In April, Judge Seligman ruled that the survivors and families of victims of the Berkeley balcony collapse to sue for additional punitive damages.
It means the survivors and families can sue the owners, management company and the lead firm involved in the construction of the Library Gardens building in Berkeley for additional damages paid on top of basic compensation, which are designed to discourage similar conduct in future.
They also claim the construction firm was negligent in its use of materials and the standard of waterproofing work done.
The lawsuits are proceeding after a decision in March by the district attorney of Alameda County not to file criminal charges, citing an inability to prove manslaughter through negligence beyond a reasonable doubt.
The companies have all denied they were at fault for the collapse of the balcony in June 2015.
The cases are currently at a pre-trial phase and are likely to be heard in full in 2017.


----------



## conarb (Oct 26, 2016)

Independent said:
			
		

> Judge Brad Seligman found that Granite Library Gardens LP cannot quickly get out of a lawsuit brought by a roofing company, because it had assumed liability for the property’s defects from its original owners when it entered entered into a contract with the owners in September 2005.

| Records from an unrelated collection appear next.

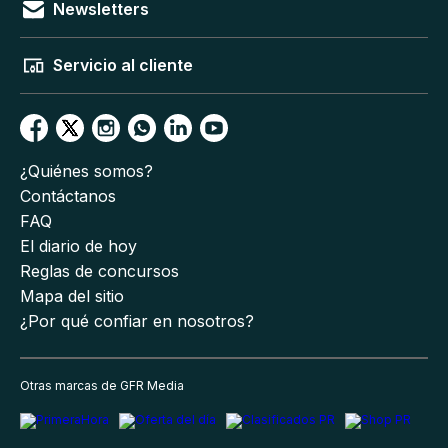
Newsletters
Servicio al cliente
¿Quiénes somos?
Contáctanos
FAQ
El diario de hoy
Reglas de concursos
Mapa del sitio
¿Por qué confiar en nosotros?
Otras marcas de GFR Media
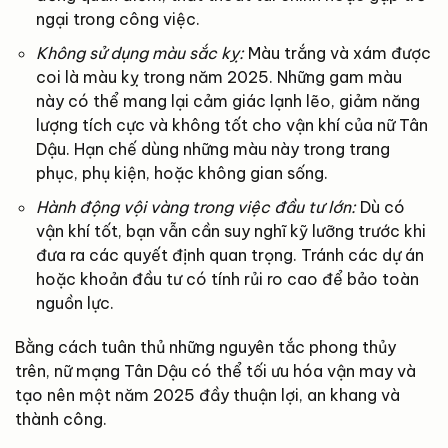
ngại trong công việc.
Không sử dụng màu sắc kỵ:
Màu trắng và xám được
coi là màu kỵ trong năm 2025. Những gam màu
này có thể mang lại cảm giác lạnh lẽo, giảm năng
lượng tích cực và không tốt cho vận khí của nữ Tân
Dậu. Hạn chế dùng những màu này trong trang
phục, phụ kiện, hoặc không gian sống.
Hành động vội vàng trong việc đầu tư lớn:
Dù có
vận khí tốt, bạn vẫn cần suy nghĩ kỹ lưỡng trước khi
đưa ra các quyết định quan trọng. Tránh các dự án
hoặc khoản đầu tư có tính rủi ro cao để bảo toàn
nguồn lực.
Bằng cách tuân thủ những nguyên tắc phong thủy
trên, nữ mạng Tân Dậu có thể tối ưu hóa vận may và
tạo nên một năm 2025 đầy thuận lợi, an khang và
thành công.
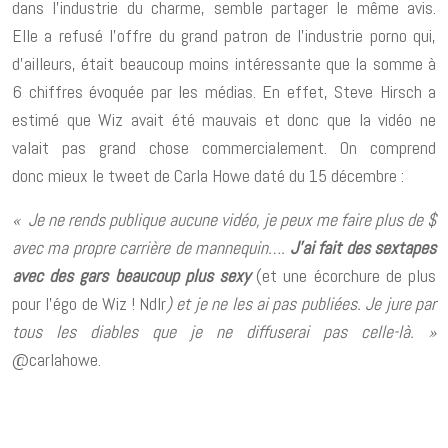
dans l’industrie du charme, semble partager le même avis.
Elle a refusé l’offre du grand patron de l’industrie porno qui,
d’ailleurs, était beaucoup moins intéressante que la somme à
6 chiffres évoquée par les médias. En effet, Steve Hirsch a
estimé que Wiz avait été mauvais et donc que la vidéo ne
valait pas grand chose commercialement. On comprend
donc mieux le tweet de Carla Howe daté du 15 décembre :
« Je ne rends publique aucune vidéo, je peux me faire plus de $
avec ma propre carrière de mannequin….
J’ai fait des sextapes
avec des gars beaucoup plus sexy
(et une écorchure de plus
pour l’égo de Wiz ! Ndlr
) et je ne les ai pas publiées. Je jure par
tous les diables que je ne diffuserai pas celle-là. »
@carlahowe.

This is interesting in that the judge is a friend, we went to law school together.  When we started we were all asked what we intended to do with a law degree, I said I didn't intend to be a practicing attorney, I was a builder and had to fight, sometimes for years, to get permits to build, fighting environmental activistic groups was constant throughout any job, contractors were even going to jail for running over red-legged frogs with their trucks. most of my fellow students were much younger, many just out of indoctrination in our state college system, so the majority of my fellow students said the next legal fortunes would be made in environmental law, and they were right, even the Carpenters' union is retaining environmental lawyers to sue to block projects then settle with an agreement to use union labor.  Brad was different, he said the next fortunes were to be made in feminist law, suing for women's rights was going to be more profitable than even environmental law.

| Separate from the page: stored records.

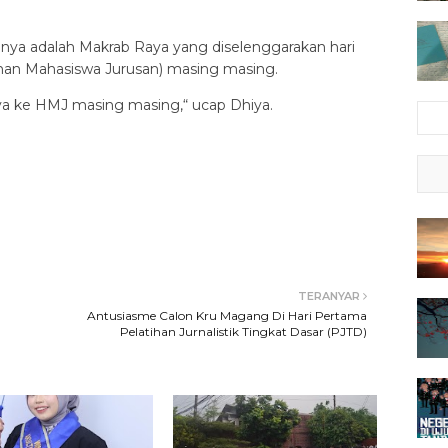
inya adalah Makrab Raya yang diselenggarakan hari
an Mahasiswa Jurusan) masing masing.
a ke HMJ masing masing,“ ucap Dhiya.
TERANYAR
Antusiasme Calon Kru Magang Di Hari Pertama
Pelatihan Jurnalistik Tingkat Dasar (PJTD)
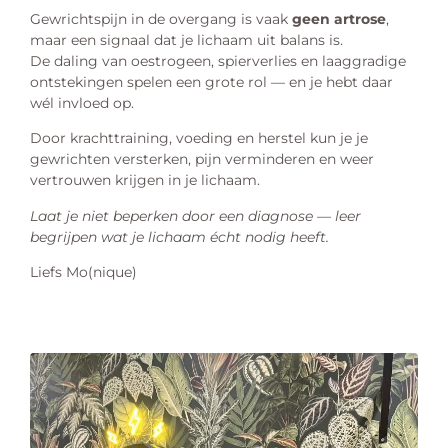
Gewrichtspijn in de overgang is vaak
geen artrose
,
maar een signaal dat je lichaam uit balans is.
De daling van oestrogeen, spierverlies en laaggradige
ontstekingen spelen een grote rol — en je hebt daar
wél invloed op.
Door krachttraining, voeding en herstel kun je je
gewrichten versterken, pijn verminderen en weer
vertrouwen krijgen in je lichaam.
Laat je niet beperken door een diagnose — leer
begrijpen wat je lichaam écht nodig heeft.
Liefs Mo(nique)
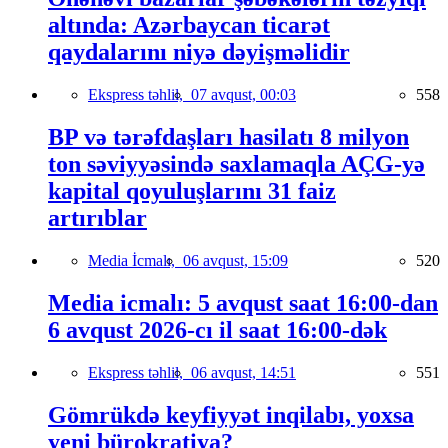
altında: Azərbaycan ticarət
qaydalarını niyə dəyişməlidir
Ekspress təhlil,
07 avqust, 00:03
558
BP və tərəfdaşları hasilatı 8 milyon
ton səviyyəsində saxlamaqla AÇG-yə
kapital qoyuluşlarını 31 faiz
artırıblar
Media İcmalı,
06 avqust, 15:09
520
Media icmalı: 5 avqust saat 16:00-dan
6 avqust 2026-cı il saat 16:00-dək
Ekspress təhlil,
06 avqust, 14:51
551
Gömrükdə keyfiyyət inqilabı, yoxsa
yeni bürokratiya?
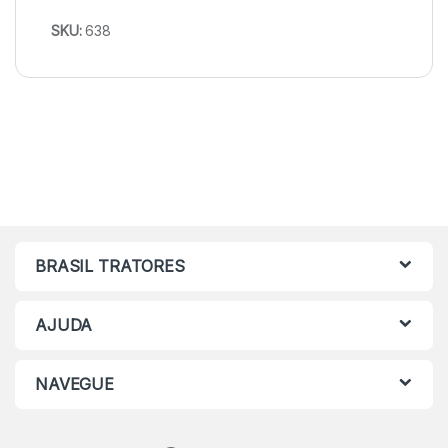
SKU:
638
BRASIL TRATORES
AJUDA
NAVEGUE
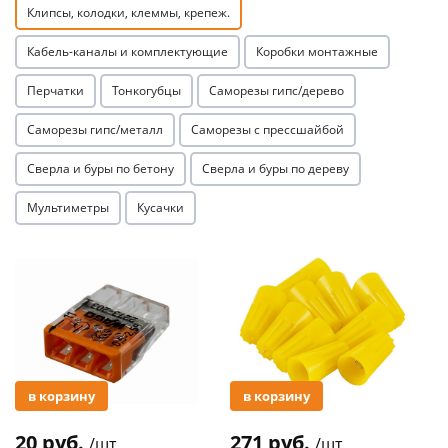
Клипсы, колодки, клеммы, крепеж.
Кабель-каналы и комплектующие
Коробки монтажные
Перчатки
Тонкогубцы
Саморезы гипс/дерево
Саморезы гипс/металл
Саморезы с прессшайбой
раз в 2 недели
Сверла и буры по бетону
Сверла и буры по дереву
Мультиметры
Кусачки
Акция
Акция
в корзину
в корзину
20 руб.
271 руб.
/шт
/шт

It appeared that he was right, he won $107 million suing Lucky Stores, what was left of them was acquired by Albertsons, but I see they have brought the Lucky name back.  Brad's dream was to destroy WalMart, he almost made it taking his case all the way to the U.S. Supreme Court but losing there, if he was there now he would have won after Justice Scalia's death.


			
				S F Gate said:
			
		

> Seligman, 61, of Berkeley, founder of the nonprofit Impact Fund that underwrites lawsuits on discrimination and environmental issues, has been the lead attorney in a sex-bias case on behalf of female employees at Walmart. The U.S. Supreme Court last year rejected an attempt to bring the case as a nationwide class action on behalf of 1.5 million women, but plaintiffs' lawyers are seeking to recast it as a suit on behalf of Walmart employees in California.
> 
> Seligman also won a $107 million settlement in 1992 on behalf of female employees at Lucky supermarkets.¹



It surprised me to read a couple of years ago that he had bought a judgeship, I thought he was set for life with his Lucky settlement but I guess he blew it on his WalMart case.

As to the case itself:



			
				Independent said:
			
		

> The suit alleged the defendants, which include Blackrock, the trillion dollar investment fund that financed the project, failed to act when informed that mushrooms were growing on the balcony, a sign that wooden joists were affected by dry rot.

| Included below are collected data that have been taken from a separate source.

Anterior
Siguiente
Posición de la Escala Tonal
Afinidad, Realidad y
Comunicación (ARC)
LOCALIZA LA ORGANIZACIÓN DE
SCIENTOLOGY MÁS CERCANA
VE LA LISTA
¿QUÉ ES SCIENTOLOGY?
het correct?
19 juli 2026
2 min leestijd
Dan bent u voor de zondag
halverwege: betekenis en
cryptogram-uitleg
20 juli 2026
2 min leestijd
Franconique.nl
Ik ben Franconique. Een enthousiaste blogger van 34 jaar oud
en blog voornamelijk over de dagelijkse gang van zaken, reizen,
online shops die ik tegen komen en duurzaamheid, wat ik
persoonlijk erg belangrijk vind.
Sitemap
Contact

When we originally discussed this matter I stated that the real responsibility laid at the feet of Blackrock and the City Design Review Commission, unfortunately the commission is protected by sovereign immunity, actually the real culprit goes back as far as the pension funds that demand outrageous returns on their investments, of course legal liability will stop at Blackrock.  The pension funds demand a 7.5% return on a large pot of gold, an organization like Blackrock offers that and agrees to fund an apartment  project, the city demands money-losing affordable units and money-losing mixed use commercial be included, the developer dangles the pot of gold to any contractor who can build it for that price, there are  always contractors who will bite at the opportunity to get into that pot of gold in the hope that they can "value engineer" the costs down, then they turn around and fu¢k their subcontractors to meet their unrealistically low budget, then the fu¢ked subs do the same thing to the people actually doing the work.  In this particular case after the original approvals a woman on the Design Review Commission thought the building looked too "bland" and demanded that they add the balconies that eventually failed, so those additional costs had to come out of the ever dwindling pot of gold and be eaten by all involved right down the line.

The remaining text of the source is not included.